Differentiation of emotions based on only one of its identified components (biological, behavioral, cognitive, etc.) does not reflect the complexity of the phenomenon. Any emotional response measured at the subjective level needs to be associated with correlated responses on a cognitive, behavioral, and/or physiological level to be fully considered a true emotional response. Multiple methods of measurement should always be considered for complementary results.
However, this is not always feasible or even meaningful in consumer research. Budgets and time may limit the number or type of methodologies used. Yet, researchers need to consider if the results of the type of methodology used are truly meaningful to the research goal. Does a change in frontal asymmetry activity measured with EEG provide strong enough evidence as action criteria? Each of the different theories of emotion generates different methods for measuring emotional responses. But which one is correct? Validated measures are methods tested to ensure production of reliable, accurate results. But a more important question may be whether the results are truly useful for demonstrating product emotional efficacy and predictive power in market (Niedziela & Ambroze, 2020).
When considering the question of whether something exists if it is not perceived, it is important to note that products are not experienced in a vacuum. Whether experienced on the shelf, in a store, or while using at home, consumers are experiencing all sorts of inputs from packaging and branding to sensory and physical attributes of products, all influencing their perceptions and reactions. Therefore, when measuring emotional response, different elements of the consumer experience must be considered, such as individual differences and generalizability.
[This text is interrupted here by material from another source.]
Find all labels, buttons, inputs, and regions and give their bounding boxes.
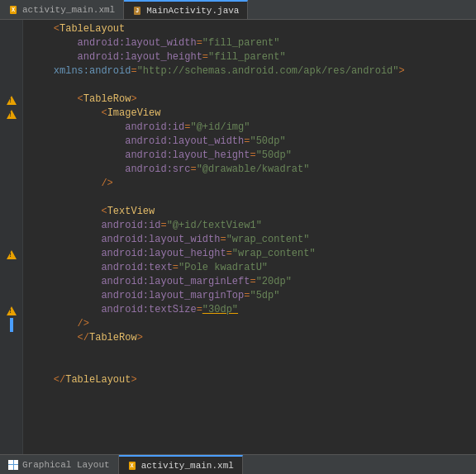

The perceptions consumers have of a brand, its values, and its products or services can have a dramatic impact on the consumer experience. Perception is how we view the world around us and can be defined by how we select, organize, and interpret stimuli into a meaningful and coherent picture of the world. Emotional congruence with these perceptions and expectations are key to a cohesive consumer experience and consumer satisfaction.
Perception Can Be Reality
If all aspects of the product experience (from packaging and branding to product attributes) convey a cohesive and harmonized experience, it is possible to drive consumer perceptions. Those perceptions can become reality, driving consumer behaviors and emotional reactions. While it’s difficult to impact the expectations and motives of individual consumers, product developers can alter the physical attributes of the products consumers experience and ultimately drive perceptions and realities.
The emotion paradox is a real problem that neuromarketers must contend with and acknowledge. As consumer emotion research becomes more popular and central to the business decision-making criteria, clients deserve honest answers for questions regarding the validity and meaning of methods and results.
Barrett LF. Solving the emotion paradox: categorization and the experience of emotion. Pers Soc Psychol Rev. 2006;10(1):20-46.
Barrett, L. F., & Russell, J. A. (Eds.). (2014). The psychological construction of emotion. Guilford Publications.
Berkeley, George, 1685-1753. (1982). A treatise concerning the principles of human knowledge. Indianapolis: Hackett Pub. Co.
Niedziela, M. M., & Ambroze, K. (2020). The future of consumer neuroscience in food research. Food Quality and Preference, 104124.
Scherer, K., Schorr, A., & Johnstone, T. (2001). Appraisal processes in emotion theory, methods, research. Oxford University Press.